# Mysteries of the thumb release



## Daniel L (Nov 23, 2013)

I can't comment on the spine question, but here's Joel Turner clearly showing you can shoot with a thumb draw of either side of bow.
Albeit on the "conventional" side (right handed shooter, thumb shooting from the left side of the bow), he uses a fixed crawl so that the index finger avoids the shaft.
(He demonstrates both right handed and left handed bows in the video.)


----------



## Ryddragyn (Jan 28, 2012)

(writing all of the below with reference to a right handed shooter, reverse for lefties)

The thumb draw is almost mechanically clean, so shooting on the left side of the bow is perfectly possible, you just have to account for the fact that conventional archer's paradox rules do not apply. The arrow will fly to its brace height direction rather than where it points at full draw. As in, the paradox does not occur at all. The arrow still bends, but it does not actually vibrate. 

Slow motion:

https://www.youtube.com/watch?v=Lenfq9pcApY

So having a center shot bow (as Joel uses) really, really helps. The people in Mongolia who shoot on the left side of the bow have to aim to the right to compensate for their arrows not flying to the full draw position. Some actually draw lines on their knuckles to help them aim. 

As for spine, that's a complicated question. Shooting thumb-on-left, spine doesn't matter as much because, as stated above, the arrows do not vibrate, so the arrows just have to be fairly stiff, but not to a precise, exact dynamic spine. If they are too weak, they can start to fly sideways, which is what happens with a fingers draw on the right side of the bow. Which makes sense, since the deflection of the Med draw is HUGE compared to the thumb draw. Using incredibly, unreasonably weak arrows for thumb-on-left produces a similar effect. 

For conventional thumb release shooting (right side of the bow), center shot modern risers are very forgiving. Nothing difficult about how Joel does it.

But with wide-handled trad bows, spine can matter but not in the same ways as for fingers shooting.

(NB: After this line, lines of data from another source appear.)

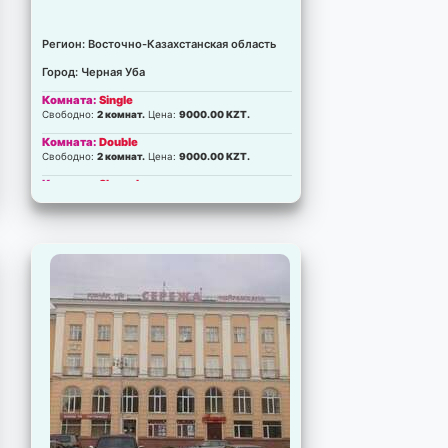
Регион: Восточно-Казахстанская область
Город: Черная Уба
Комната:
Single
Свободно:
2 комнат.
Цена:
9000.00 KZT.
Комната:
Double
Свободно:
2 комнат.
Цена:
9000.00 KZT.
Комната:
Shared
Свободно:
2 комнат.
Цена:
9000.00 KZT.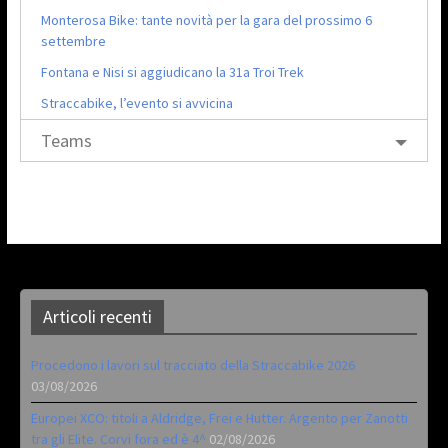
Monterosa Bike: tante novità per la gara del prossimo 6
settembre
Fontana e Nisi si aggiudicano la 31a Troi Trek
Straccabike, l’evento si avvicina
Teams
Articoli recenti
Procedono i lavori sul tracciato della Straccabike 2026
03/08/2026
Europei XCO: titoli a Aldridge, Frei e Hutter. Argento per Zanotti
tra gli Elite. Corvi fora ed è 4^
02/08/2026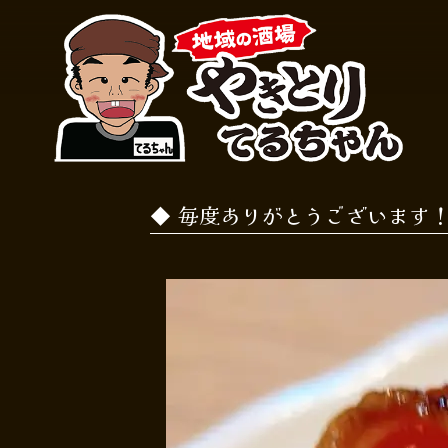
毎度ありがとうございます！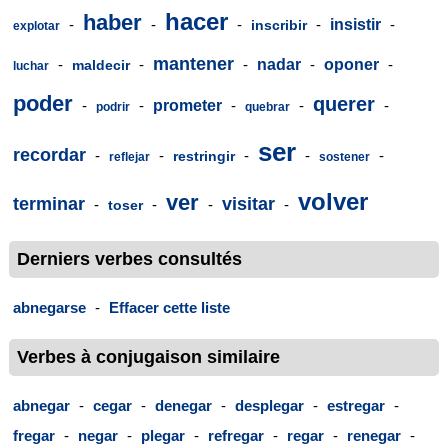
hacer
haber
-
-
-
-
insistir
-
inscribir
explotar
mantener
-
-
-
nadar
-
oponer
-
maldecir
luchar
poder
querer
-
-
prometer
-
-
-
podrir
quebrar
ser
recordar
-
-
-
-
-
restringir
reflejar
sostener
volver
ver
terminar
visitar
-
-
-
-
toser
Derniers verbes consultés
abnegarse
-
Effacer cette liste
Verbes à conjugaison similaire
abnegar
-
cegar
-
denegar
-
desplegar
-
estregar
-
fregar
-
negar
-
plegar
-
refregar
-
regar
-
renegar
-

Getting the timing of the arrow's bending just right to clear the handle cleanly can be difficult (though by no means impossible) since the initial deflection off the thumb is so small. If one has trouble with this, the usual approach is to get arrows that are rather stiff, and slightly torque the handle counterclockwise to help steer them to where you want them to go. In other words, manual paradox, not automated paradox. A dynamic center shot system, as opposed to a static center shot. The spinning of the bow in the hand with kyudo is a very exaggerated example of this. 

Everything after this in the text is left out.